その反面、従来の葬儀形式とは異なるため周囲の反感を招く可能性や、お別れ時間の少なさ、お墓を管理する菩提寺とのトラブル、悪質な葬儀社にあたってしまうなどのデメリットに見舞われることもあります。
デメリットまでしっかりと把握し、悔いのない直葬を目指してください。
お墓以外に供養する方法
近年ではお墓以外に供養する方法をみられるようになりました。故人にしても遺族にしても、新しい選択肢のひとつとなっています。ここでは、お墓以外に供養する方法について説明します。
海洋散骨
これまで遺骨はお墓に納めることが一般的だったものの、近年では散骨も供養方法のひとつとしてあげられます。主要な散骨方法として海洋散骨がありますが、これは文字通り砕いた遺骨を業者に依頼して海に撒く方法です。
費用相場は、遺族のみ単独で船をチャーターして行う個別の散骨では、20万~30万円程度かかるといわれています。また、一家族だけではなく複数の家族がひとつの船に乗り合わせて散骨を行う場合、チャーター代を分担できるため費用は10万円前後で済みます。

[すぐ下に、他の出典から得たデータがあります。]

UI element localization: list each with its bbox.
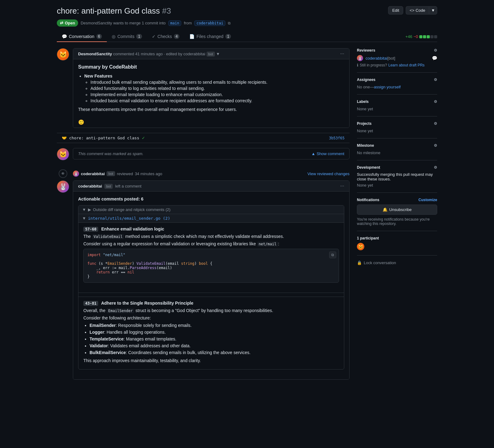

ただ、費用が抑えられる分乗船人数や日程などにさまざまな制限があります。より費用を抑えるためには5万円前後で委託散骨も可能ですが、その名の通り遺族自ら散骨することは叶いません。
しかし、散骨が実施された証である証明書や、写真の送付がサービスに含まれることもあります。
樹木葬
納骨の手段としては、樹木葬という方法もあります。これは自然葬のひとつで、霊園の敷地や野山の草花の下に遺骨を埋葬する方法となります。
無論、どこに遺骨を埋葬してもいいということはありません。樹木葬は管理された敷地でのみ行います。法的に許可を得た場所に埋葬する必要がありますし、埋葬の際には「埋葬許可証」が必要です。

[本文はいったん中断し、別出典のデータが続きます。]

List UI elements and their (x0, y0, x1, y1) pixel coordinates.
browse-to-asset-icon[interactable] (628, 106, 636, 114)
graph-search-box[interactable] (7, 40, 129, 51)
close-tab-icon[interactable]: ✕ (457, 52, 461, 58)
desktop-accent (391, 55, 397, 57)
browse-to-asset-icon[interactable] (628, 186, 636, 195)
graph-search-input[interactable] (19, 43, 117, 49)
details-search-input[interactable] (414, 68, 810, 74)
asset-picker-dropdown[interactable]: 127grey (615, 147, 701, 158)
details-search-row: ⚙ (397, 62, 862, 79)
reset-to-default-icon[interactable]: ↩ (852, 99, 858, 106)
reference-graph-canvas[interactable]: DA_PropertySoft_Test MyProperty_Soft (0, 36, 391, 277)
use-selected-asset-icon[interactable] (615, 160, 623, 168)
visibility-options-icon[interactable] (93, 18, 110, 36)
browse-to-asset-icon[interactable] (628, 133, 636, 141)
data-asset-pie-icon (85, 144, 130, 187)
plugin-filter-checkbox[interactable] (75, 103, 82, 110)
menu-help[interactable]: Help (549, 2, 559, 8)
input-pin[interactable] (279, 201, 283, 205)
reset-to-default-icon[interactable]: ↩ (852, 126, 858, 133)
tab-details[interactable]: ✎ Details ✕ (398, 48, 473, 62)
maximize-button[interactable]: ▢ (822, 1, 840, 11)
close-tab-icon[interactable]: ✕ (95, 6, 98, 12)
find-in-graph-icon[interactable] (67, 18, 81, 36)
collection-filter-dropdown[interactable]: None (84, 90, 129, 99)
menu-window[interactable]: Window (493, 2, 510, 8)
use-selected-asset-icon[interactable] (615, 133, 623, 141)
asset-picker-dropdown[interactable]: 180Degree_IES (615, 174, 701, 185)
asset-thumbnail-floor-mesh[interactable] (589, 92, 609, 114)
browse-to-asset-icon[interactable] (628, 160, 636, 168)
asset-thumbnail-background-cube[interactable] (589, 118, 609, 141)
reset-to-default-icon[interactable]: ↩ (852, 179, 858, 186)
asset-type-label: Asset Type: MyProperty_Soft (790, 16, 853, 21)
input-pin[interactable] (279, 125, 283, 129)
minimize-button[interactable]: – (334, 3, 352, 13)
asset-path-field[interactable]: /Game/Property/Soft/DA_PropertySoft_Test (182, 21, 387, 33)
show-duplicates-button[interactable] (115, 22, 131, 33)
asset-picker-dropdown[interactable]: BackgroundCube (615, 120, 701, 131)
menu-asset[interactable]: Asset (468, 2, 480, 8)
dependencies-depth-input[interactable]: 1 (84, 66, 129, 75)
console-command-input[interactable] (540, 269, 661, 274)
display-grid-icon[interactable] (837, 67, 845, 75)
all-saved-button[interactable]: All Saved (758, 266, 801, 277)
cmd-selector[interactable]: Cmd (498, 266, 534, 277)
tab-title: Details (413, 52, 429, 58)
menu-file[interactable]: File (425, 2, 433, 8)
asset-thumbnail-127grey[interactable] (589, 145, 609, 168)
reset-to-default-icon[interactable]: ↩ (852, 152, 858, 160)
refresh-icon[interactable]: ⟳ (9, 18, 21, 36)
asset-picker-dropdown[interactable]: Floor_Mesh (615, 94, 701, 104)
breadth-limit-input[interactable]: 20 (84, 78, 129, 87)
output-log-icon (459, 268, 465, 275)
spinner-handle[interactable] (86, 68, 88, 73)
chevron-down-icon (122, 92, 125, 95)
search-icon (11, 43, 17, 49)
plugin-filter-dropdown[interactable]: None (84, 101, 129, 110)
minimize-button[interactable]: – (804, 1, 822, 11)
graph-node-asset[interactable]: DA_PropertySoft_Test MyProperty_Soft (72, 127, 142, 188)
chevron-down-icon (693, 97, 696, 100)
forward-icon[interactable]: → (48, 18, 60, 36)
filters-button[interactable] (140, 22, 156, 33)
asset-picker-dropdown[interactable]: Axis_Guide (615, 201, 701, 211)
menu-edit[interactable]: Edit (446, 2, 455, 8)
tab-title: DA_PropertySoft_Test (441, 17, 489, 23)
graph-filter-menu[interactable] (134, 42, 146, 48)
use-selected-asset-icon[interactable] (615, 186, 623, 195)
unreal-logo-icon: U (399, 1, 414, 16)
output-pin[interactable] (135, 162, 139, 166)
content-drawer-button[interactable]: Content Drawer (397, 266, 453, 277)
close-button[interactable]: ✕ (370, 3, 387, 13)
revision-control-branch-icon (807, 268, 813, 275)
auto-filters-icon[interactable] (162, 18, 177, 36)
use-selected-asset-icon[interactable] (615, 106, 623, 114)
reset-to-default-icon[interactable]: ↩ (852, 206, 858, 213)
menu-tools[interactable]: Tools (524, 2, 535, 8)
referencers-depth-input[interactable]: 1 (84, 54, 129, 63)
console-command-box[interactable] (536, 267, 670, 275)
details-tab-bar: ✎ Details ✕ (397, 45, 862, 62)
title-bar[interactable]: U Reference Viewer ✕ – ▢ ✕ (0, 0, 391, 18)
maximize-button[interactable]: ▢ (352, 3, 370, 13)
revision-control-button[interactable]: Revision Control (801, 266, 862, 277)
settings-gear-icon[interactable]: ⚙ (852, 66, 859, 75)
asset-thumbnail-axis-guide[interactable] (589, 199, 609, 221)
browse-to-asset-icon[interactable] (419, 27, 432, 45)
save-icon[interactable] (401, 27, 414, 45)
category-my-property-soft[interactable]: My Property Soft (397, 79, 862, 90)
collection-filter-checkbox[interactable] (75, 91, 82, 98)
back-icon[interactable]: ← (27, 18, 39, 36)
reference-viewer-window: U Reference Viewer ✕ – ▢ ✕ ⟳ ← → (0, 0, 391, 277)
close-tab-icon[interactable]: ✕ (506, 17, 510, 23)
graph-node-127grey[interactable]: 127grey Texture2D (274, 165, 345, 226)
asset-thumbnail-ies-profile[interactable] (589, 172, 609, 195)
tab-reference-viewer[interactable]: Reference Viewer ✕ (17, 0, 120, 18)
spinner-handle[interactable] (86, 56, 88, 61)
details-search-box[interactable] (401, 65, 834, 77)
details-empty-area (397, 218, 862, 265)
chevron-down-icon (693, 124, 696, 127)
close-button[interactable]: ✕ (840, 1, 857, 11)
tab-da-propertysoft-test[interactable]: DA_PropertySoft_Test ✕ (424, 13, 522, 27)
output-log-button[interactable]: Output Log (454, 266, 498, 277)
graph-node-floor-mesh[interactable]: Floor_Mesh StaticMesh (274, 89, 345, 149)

一般的に、許可を得た霊園の樹木や、納骨堂内の植物に囲まれた場所に遺骨を埋葬する形になります。
より自然に近い、人里離れた山林などの場所で埋葬することもあるようです。埋葬の種類によって変化しますが、費用の相場は50万円程度となります。新たに墓石を建てるよりは費用を抑えられるでしょう。
まとめ
ここまで、直葬の疑問点について解説していきました。旅立つ人間の気持ちや、残された家族の負担を考慮しても、合理的な葬儀形式といえるため、その割合が増えていることも頷けるのではないでしょうか。直葬についてお悩みの方はぜひ参考にしてみてください。